If your priority is observability ergonomics and you want one header to carry attribution metadata end-to-end with strong dashboards out of the box, Portkey is the cleanest choice, provided you can accept the hosted control plane and you wire budgets to the supported primitive rather than the deprecated virtual-keys path.

The DIY OpenAI proxy stays defensible only if your traffic is single-provider, single-tier, and you have a specific compliance or routing requirement that no off-the-shelf gateway meets. In every other case, the maintenance cost of keeping the price map honest exceeds the cost of adopting a maintained gateway.

Summary

AI gateway cost attribution is fundamentally a metadata-survival problem, not a gateway-feature problem. LiteLLM Proxy, Portkey, and DIY OpenAI proxies all expose plausible attribution surfaces; the practical difference is how easily your application can ride one through the agent, tool, and subgraph hops without dropping the tenant_id or workflow_id you started with. LiteLLM's tags and Portkey's x-portkey-metadata both work when your propagation is honest, and both produce attractive dashboards full of unattributed cost when it is not.

The right next step for a platform team evaluating these tools is to validate the actual trace your gateway emits in production against your intended attribution schema. Pick the gateway whose ergonomics fit your stack, wire the metadata at every boundary, then verify the emitted trace before you build chargeback on top of it. The AI Cost Attribution Auditor performs that verification: it ingests a sample gateway trace and tells you which fields survived to the export, which leaked at a hop, and where to fix the propagation so your per-tenant LLM cost gateway data is actually trustworthy.

FAQ

What is the difference between Portkey and LiteLLM for cost tracking?

LiteLLM treats spend tracking as a first-class control-plane feature with a required Postgres backend and five built-in attribution scopes including a per-request tags array. Portkey leads on observability ergonomics, attaching custom metadata via the x-portkey-metadata header and surfacing it in logs, traces, analytics, and OTel exports. Both work; LiteLLM feels like a billing system, Portkey feels like a Datadog for LLMs.

Can a custom OpenAI proxy give me accurate per-tenant cost attribution?

Yes, but it is rarely worth it. A DIY proxy requires you to maintain the price map manually for every provider, cache discount, batch tier, and structured-output rate, plus build your own metadata convention and logging pipeline. Expect 2 to 6 engineer-weeks to MVP and continuous maintenance for every new model release, which scales with provider coverage rather than traffic.

Why do my gateway traces have empty tenant tags even though I attached metadata?

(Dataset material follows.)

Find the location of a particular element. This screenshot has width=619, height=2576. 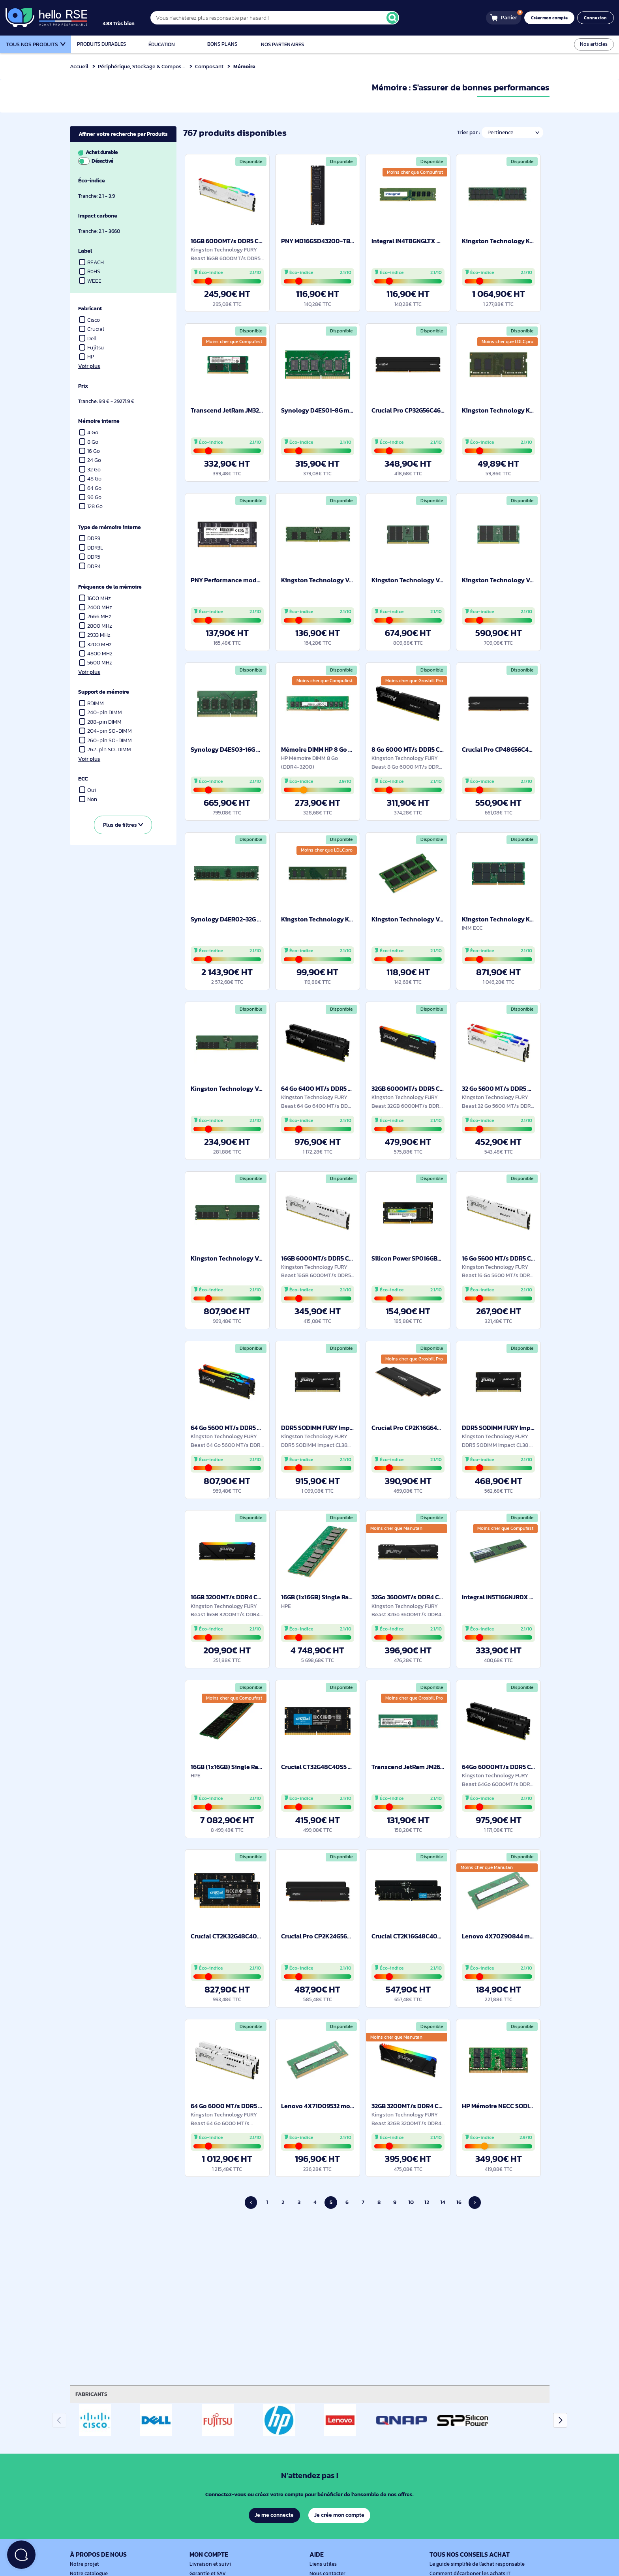 32 Go is located at coordinates (90, 469).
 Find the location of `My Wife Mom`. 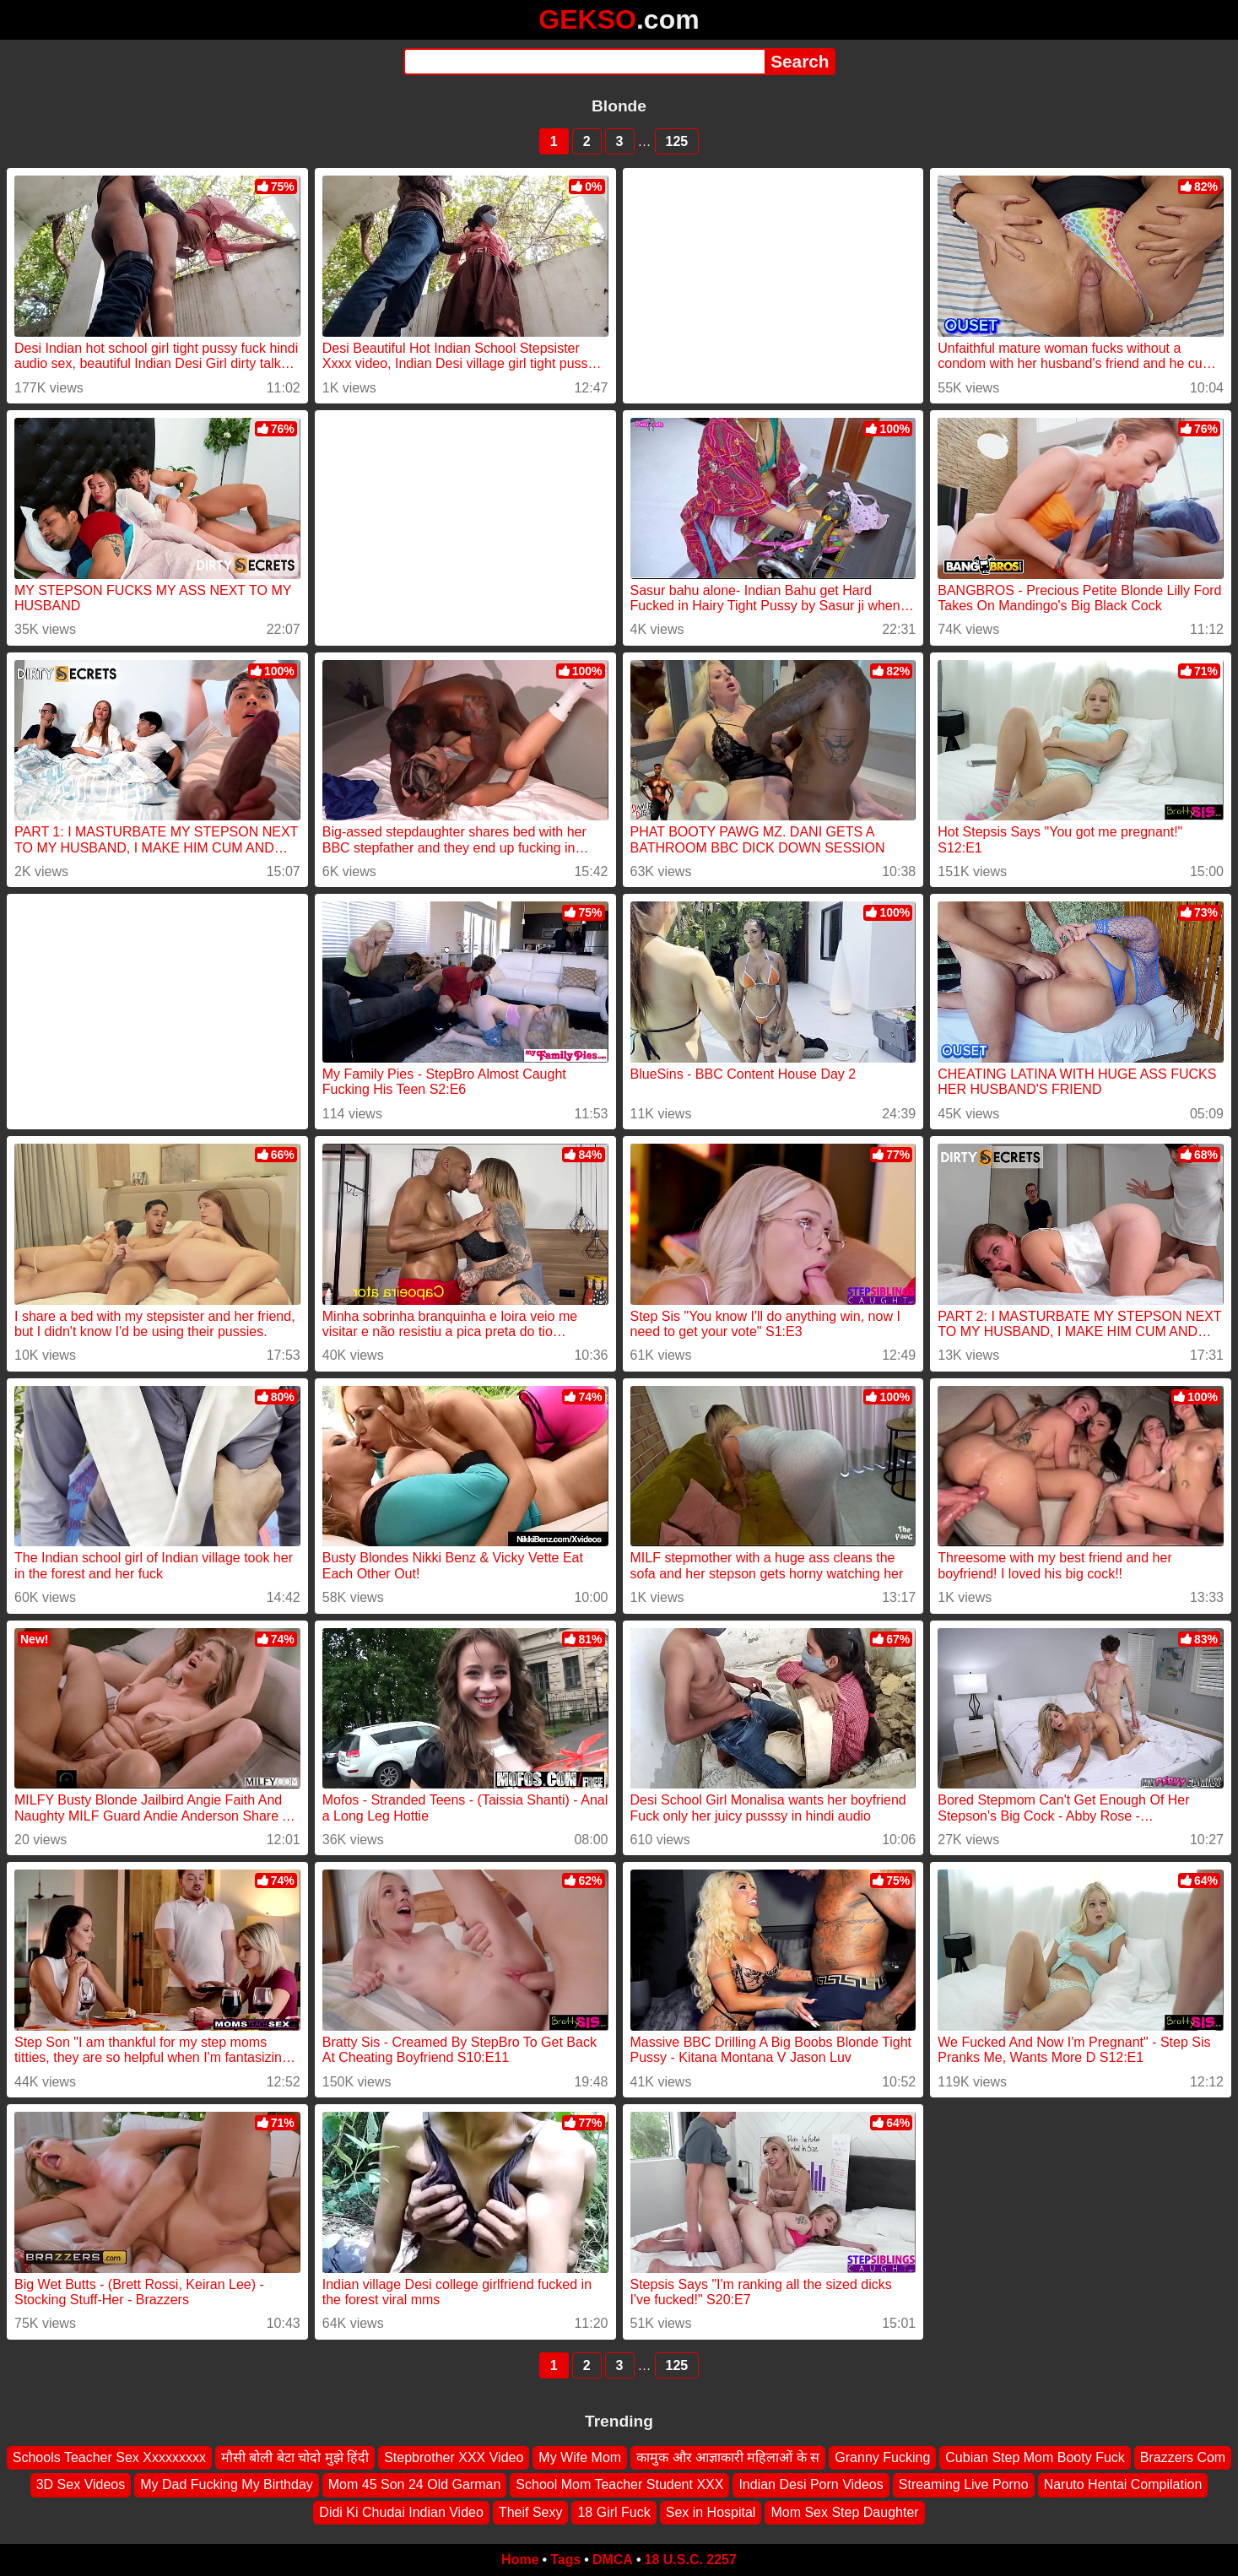 My Wife Mom is located at coordinates (579, 2457).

This is the metadata propagation problem and it is almost always an application-side leak, not a gateway bug. Common culprits are LangChain callback context lost across asyncio.gather, LangGraph subgraphs that re-instantiate the LLM client without forwarding parent metadata, and OpenAI Assistants v2 runs that do not pass run-level metadata into the underlying chat completion call.

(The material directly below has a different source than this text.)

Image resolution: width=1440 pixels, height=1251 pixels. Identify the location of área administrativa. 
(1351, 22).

Does LiteLLM or Portkey emit OpenTelemetry GenAI spans by default?

Yes, both emit spans that conform to the OpenTelemetry GenAI semantic conventions, including gen_ai.usage.input_tokens, gen_ai.usage.output_tokens, gen_ai.request.model, and gen_ai.response.model. A DIY OpenAI proxy must implement these by hand. Without conforming spans, downstream FinOps tooling cannot stitch the gateway data into a unified cost model.

How do I verify that my chosen gateway is actually attributing cost correctly?

Capture a representative sample of production traces, walk the parent-to-child span chain, and confirm each span carries the tenant_id and workflow_id you expect at every hop. The AI Cost Attribution Auditor automates this check: it ingests a sample gateway trace and reports which metadata fields survived to the export and which leaked, so you can fix propagation before you build chargeback on top of it.